Explorer La vielle dame et l’ordi
Il y eut un jour une réception solennelle dans l’auditorium de l’Université Incredibilis. Une dizaine de chercheurs entourés des hautes autorités étaient assis à une longue table. Au milieu de la salle, on avait installé une petite table sur laquelle était posée deux cassettes de couleur or et un ordinateur. Tout près trônait un étrange présentoir qui s’écroulait sous une montagne de bottes de marche usées et de casquettes délavées. La salle était bondée d’invités de marque qui conversaient posément et regardaient avec admiration ou avec envie les experts qui brillaient en avant.
C’était, en effet, un jour de grande gloire et de soulagement pour les savants de l’université. Après dix ans de recherches et de promenades, l’équipe de dix avait réussi à faire l’inventaire complet de tout ce qui vit et bouge sur le mont Saint-Hilaire. Le tas de vieilles bottes témoignait des années d’escalade et de randonnée épuisantes sur les sentiers, sur les sommets et dans les creux les plus secrets de la forêt.
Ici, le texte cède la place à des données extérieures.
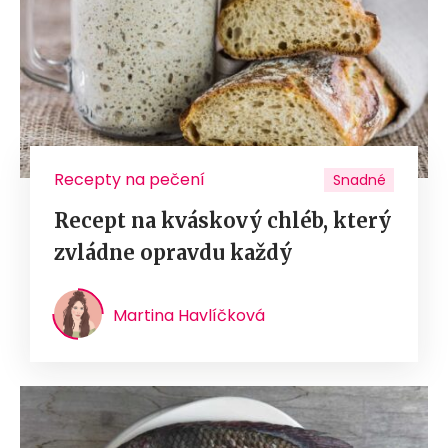
Recepty na pečení
Snadné
Recept na kváskový chléb, který
zvládne opravdu každý
Martina Havlíčková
Beau temps, mauvais temps, le dix avaient marché, observé, examiné, ausculté, comparé, sondé, photographié, noté et décrit, les arbres, les arbustes, les plantes, les broussailles et le moindre brin d'herbe. Ils avaient dénombré et classé les oiseaux, enregistré les mammifères, tâté les grenouilles et les salamandres. Même les roches, les minéraux et le sol de la forêt avaient eu toute leur attention. Ils avaient ainsi découvert les forces, les faiblesses et les secrets de la montagne. Après 10 ans de recherche, ils avaient, pour ainsi dire, la montagne dans leurs poches, ou mieux dans leurs carnets et dans leurs collections de photos et de dessins.
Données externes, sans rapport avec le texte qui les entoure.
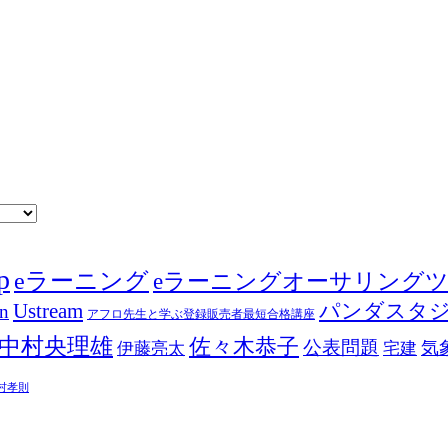
p
eラーニング
eラーニングオーサリング
Ustream
パンダスタ
in
アフロ先生と学ぶ登録販売者最短合格講座
中村央理雄
佐々木恭子
公表問題
伊藤亮太
気
宅建
村孝則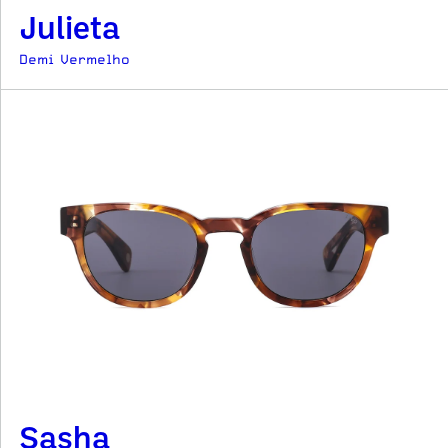
Julieta
Demi Vermelho
Sasha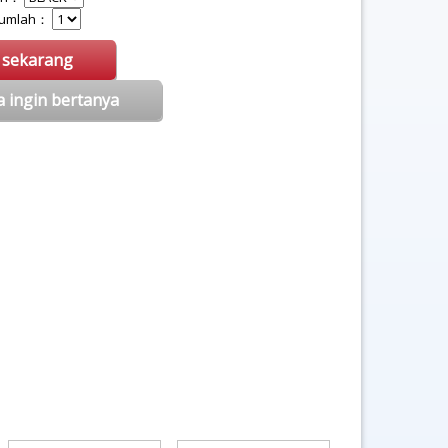
 Jumlah：
i sekarang
a ingin bertanya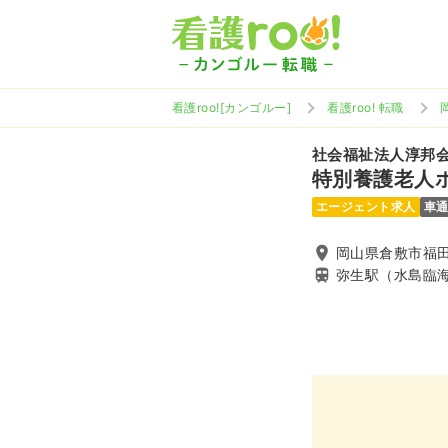
看護roo![カンゴルー]
看護roo! 転職
社会福祉法人淳邦
特別養護老人
エージェント求人
車
岡山県倉敷市福田
弥生駅（水島臨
Une fois cet inventaire terminé, ils avaient tout inscrit sur deux cassettes-mémoire couleur or qui allaient alimenter le super-ordinateur de l’institution, qui à son tour permettrait aux gens devant leur ordinateur d’y faire mille découvertes. Et voilà, les deux petites cassettes dorées au milieu de l’auditorium illustraient désormais tout ce que la montagne avait à livrer. Bientôt l’université offrirait cette merveille à qui la voulait.
Et, puisque l’Université Incredibilis avait le souci de servir les citoyens, les savants avaient créé un site-web impressionnant, intitulé “Beau Mont”. Toute personne pouvait y découvrir les richesses de la montagne, regarder les magnifiques photos des bêtes et des plantes et admirer les minéraux rares cachés dans son sol et écouter les chants des oiseaux. Quel boulot !!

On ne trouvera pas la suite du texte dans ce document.